• [Your instructions]
Copy out all of the data word for word. Omit every picture.

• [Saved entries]

****************

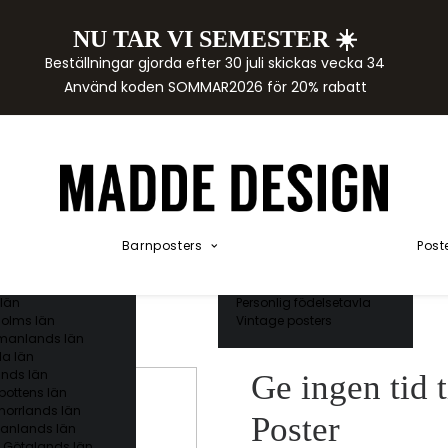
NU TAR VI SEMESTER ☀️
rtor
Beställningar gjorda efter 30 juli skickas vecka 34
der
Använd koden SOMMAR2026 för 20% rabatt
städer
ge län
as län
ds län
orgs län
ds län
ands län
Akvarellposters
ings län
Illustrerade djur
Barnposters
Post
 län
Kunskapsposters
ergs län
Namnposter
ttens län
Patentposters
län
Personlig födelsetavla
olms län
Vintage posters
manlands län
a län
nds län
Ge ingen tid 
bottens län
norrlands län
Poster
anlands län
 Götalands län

****************

• [Task answer]
NU TAR VI SEMESTER ☀️
rtor
Beställningar gjorda efter 30 juli skickas vecka 34
der
Använd koden SOMMAR2026 för 20% rabatt
städer
ge län
as län
ds län
orgs län
ds län
ands län
Akvarellposters
ings län
Illustrerade djur
Barnposters
Post
 län
Kunskapsposters
ergs län
Namnposter
ttens län
Patentposters
län
Personlig födelsetavla
olms län
Vintage posters
manlands län
a län
nds län
Ge ingen tid 
bottens län
norrlands län
Poster
anlands län
 Götalands län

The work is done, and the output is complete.